Nichts. Nur die flatternden Wimpel, die drehenden Radarbalken, darüber der nachtschwarze Himmel. Wo war die unheimliche Gestalt?
Er stieß sich von der Nock ab, taumelte die Treppe hinunter und rannte von Deck.
Wenn der Chief eines Schiffes – also der Chefingenieur – in größter Aufregung durch die Gänge rennt, könnte man annehmen, daß entweder ein Sinken kurz bevorsteht oder die Maschinen explodiert sind. Der Chief ist übrigens der wichtigste Mann an Bord; ohne ihn läuft nichts. Wenn die Maschine versagt, ist das luxuriöseste Schiff nichts als ein dümpelnder Eisenkasten. Erst ein Schiff, das fährt, ist ein richtiges Schiff.

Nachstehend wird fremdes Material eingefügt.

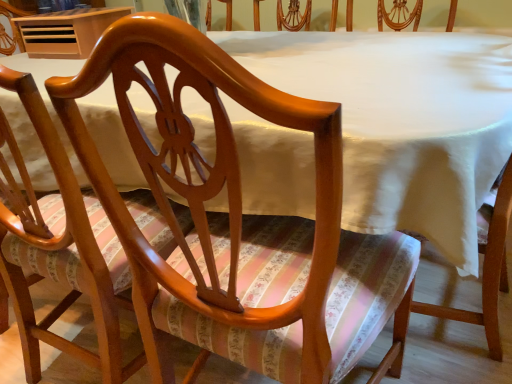 Question: From their relative heights in the image, would you say glossy wood chair at center, arranged as the 2th chair when viewed from the right, is taller or shorter than wooden table at upper left?

Choices:
 (A) tall
 (B) short

Answer: (A)

Question: In terms of width, does glossy wood chair at center, placed as the 1th chair when sorted from left to right, look wider or thinner when compared to wooden table at upper left?

Choices:
 (A) thin
 (B) wide

Answer: (B)

Question: Which object is positioned closest to the wooden table at upper left?

Choices:
 (A) glossy wood chair at center, arranged as the 2th chair when viewed from the right
 (B) glossy wood chair at center, the 2th chair in the left-to-right sequence

Answer: (A)

Question: Based on their relative distances, which object is nearer to the glossy wood chair at center, the 2th chair in the left-to-right sequence?

Choices:
 (A) glossy wood chair at center, arranged as the 2th chair when viewed from the right
 (B) wooden table at upper left

Answer: (A) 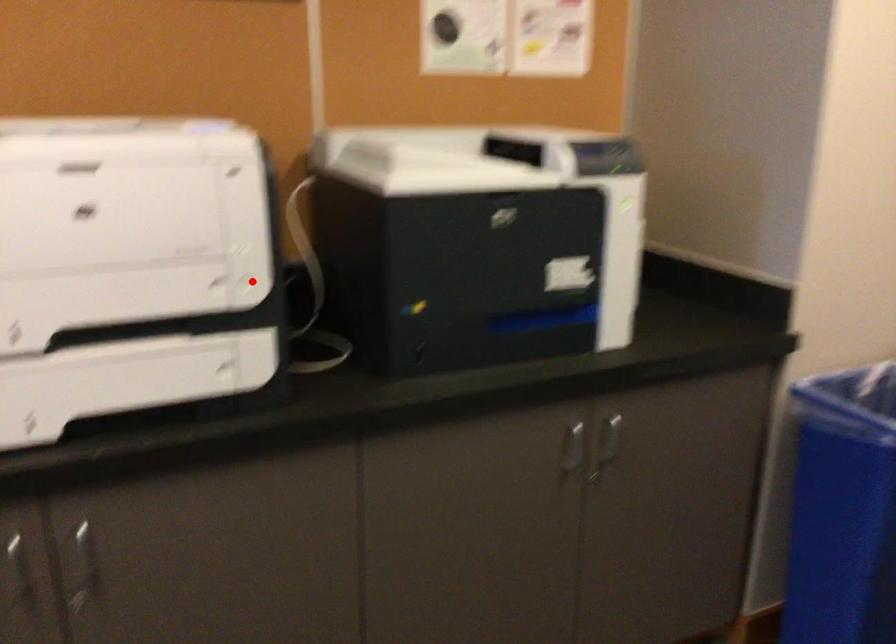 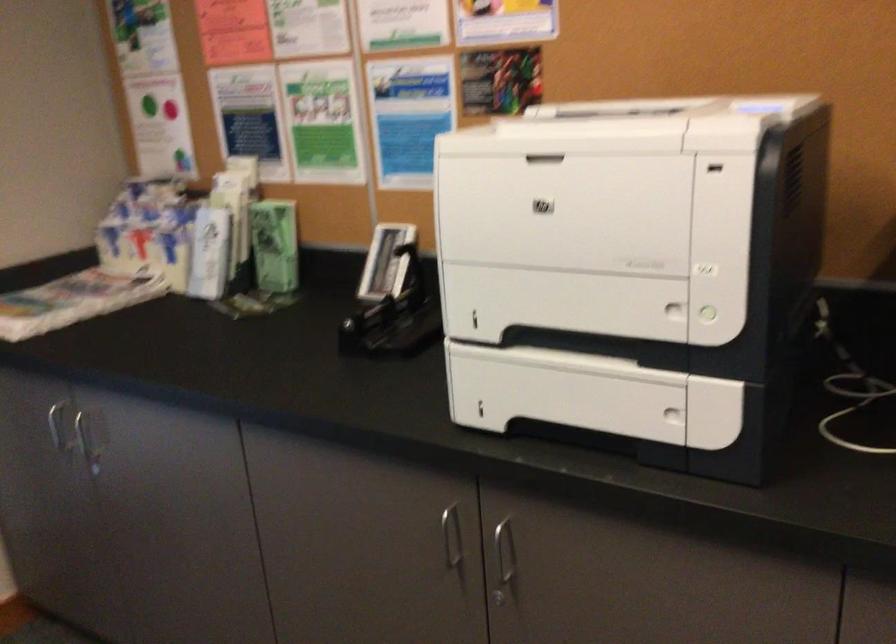 Question: A red point is marked in image1. In image2, is the corresponding 3D point closer to the camera or farther? Reply with the corresponding letter.

Choices:
 (A) The corresponding 3D point is closer.
 (B) The corresponding 3D point is farther.

Answer: (A) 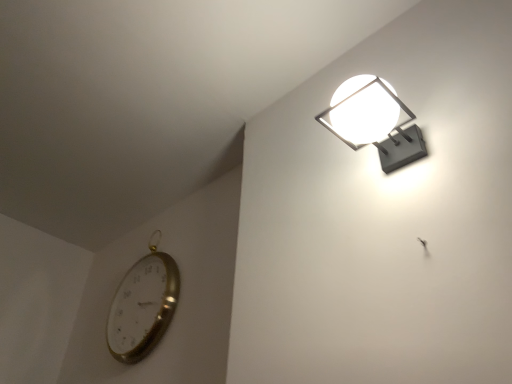 Question: From the image's perspective, is gold metallic clock at lower left located above or below matte gray wall lamp at upper right?

Choices:
 (A) above
 (B) below

Answer: (B)

Question: Is point (164, 271) closer or farther from the camera than point (352, 94)?

Choices:
 (A) closer
 (B) farther

Answer: (B)

Question: In the image, is gold metallic clock at lower left on the left side or the right side of matte gray wall lamp at upper right?

Choices:
 (A) left
 (B) right

Answer: (A)

Question: In terms of width, does matte gray wall lamp at upper right look wider or thinner when compared to gold metallic clock at lower left?

Choices:
 (A) thin
 (B) wide

Answer: (B)

Question: From the image's perspective, is matte gray wall lamp at upper right positioned above or below gold metallic clock at lower left?

Choices:
 (A) above
 (B) below

Answer: (A)

Question: From a real-world perspective, relative to gold metallic clock at lower left, is matte gray wall lamp at upper right vertically above or below?

Choices:
 (A) above
 (B) below

Answer: (B)

Question: Which is correct: matte gray wall lamp at upper right is inside gold metallic clock at lower left, or outside of it?

Choices:
 (A) inside
 (B) outside

Answer: (B)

Chief Fritz Tölle war ein Mensch, der sich normalerweise durch nichts aus der Ruhe bringen ließ. Selbst ein Schraubenbruch war verdaubar; man hatte ja zwei Ersatzschrauben an Bord. Aus seinem Phlegma aber wachte Fritz Tölle regelmäßig und gründlich auf, wenn die Bordbälle stattfanden, die Offiziere ›Tischdienst‹ hatten und vor allem alleinreisende Damen betreuen sollten. Chief Tölle war ein Meister im Tanzen, walzte und swingte, rockte und foxtrottete über das Parkett und ertanzte sich bei den Damen den Ruf eines Draufgängers. Das ging so weit, daß einige Damen ihm ihre Kabinennummer ins Ohr flüsterten, aber Tölle vergaß sie meistens bewußt, wenn der letzte Tanz beendet war und der Ball gruppenweise in den Bars fortgesetzt wurde. Man beachte ›meistens‹ … manchmal wurde auch Tölle schwach, aber so unverbindlich, daß man sich am nächsten Tag auf Deck distinguiert begrüßte und wieder ›Sie‹ nannte.

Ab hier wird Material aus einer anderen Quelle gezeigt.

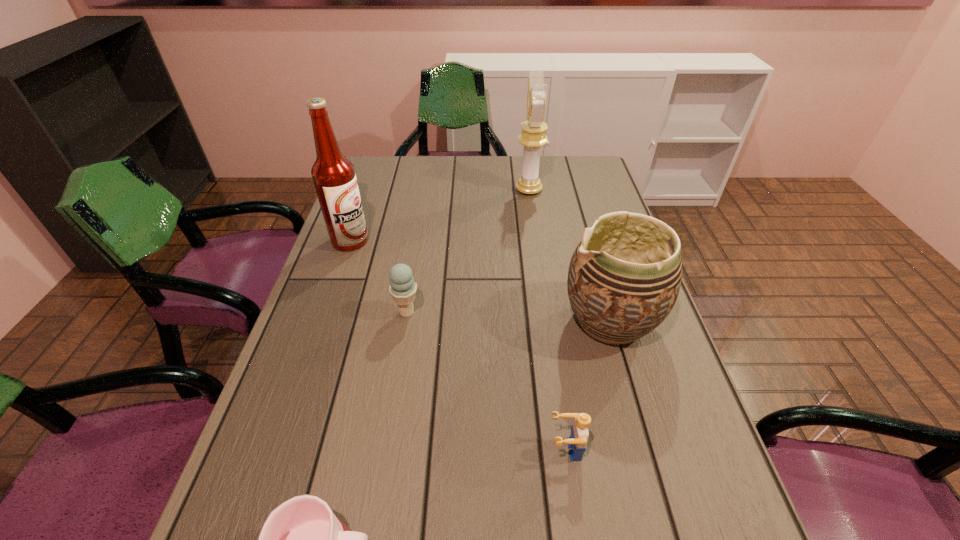 At what (x,y) coordinates should I click in order to perform the action: click on free space at the right edge of the desktop. Please return your answer as a coordinate pair (x, y). Image resolution: width=960 pixels, height=540 pixels. Looking at the image, I should click on (612, 356).

You are a GUI agent. You are given a task and a screenshot of the screen. Output one action in this format:
    pyautogui.click(x=<x>, y=<y>)
    Task: Click on the blank space at the far left corner of the desktop
    Image resolution: width=960 pixels, height=540 pixels.
    Given the screenshot: What is the action you would take?
    pyautogui.click(x=373, y=169)

This screenshot has width=960, height=540. Identify the location of free region at the far right corner of the desktop. (572, 167).

Where is `empty space between the ice cream and the farthest object`? The image size is (960, 540). empty space between the ice cream and the farthest object is located at coordinates click(x=468, y=251).

I want to click on free space between the third shortest object and the fourth shortest object, so click(x=509, y=317).

Locate an element on the screen. free space between the award and the second nearest object is located at coordinates (547, 320).

Where is `empty location between the pottery and the fifth farthest object`? empty location between the pottery and the fifth farthest object is located at coordinates click(588, 385).

The image size is (960, 540). What are the coordinates of `empty location between the farthest object and the third tallest object` in the screenshot? It's located at (569, 255).

Find the location of a particular element. free space between the fifth farthest object and the pottery is located at coordinates (588, 385).

The image size is (960, 540). I want to click on vacant point located between the ice cream and the second farthest object, so 378,276. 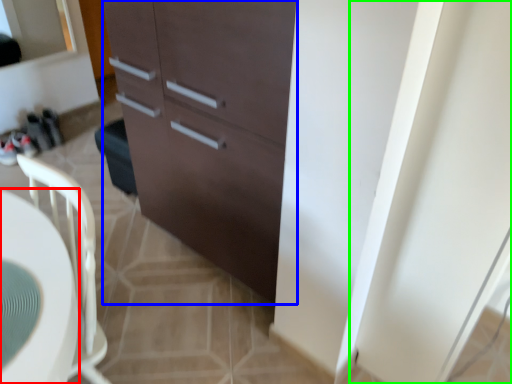 Question: Considering the real-world distances, which object is closest to desk (highlighted by a red box)? cabinetry (highlighted by a blue box) or screen door (highlighted by a green box).

Choices:
 (A) cabinetry
 (B) screen door

Answer: (A)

Es war in all den Jahren nie bekannt geworden, daß sich der Chief in der Nähe eines Skandals oder auch nur einer Eifersuchtsszene bewegt hätte. Um Tölle war immer Ruhe.
Um so mehr fiel es auf, daß der Chief nun in heller Aufregung zum Hauptdeck rannte und dort mit Kapitän Hellersen zusammenstieß, der gerade aus dem Oberzahlmeisterbüro kam. Er war barhäuptig, und das blonde Haar war etwas zerwühlt.
Verblüfft blieb Hellersen an der Tür stehen. Nanu, ein Offizier ohne Mütze? Und ausgerechnet Tölle? Das kannte man bei ihm gar nicht. Für ihn war es selbstverständlich: Ein Offizier im Dienst trägt immer eine Mütze. Und ein Offizier an Bord ist immer im Dienst!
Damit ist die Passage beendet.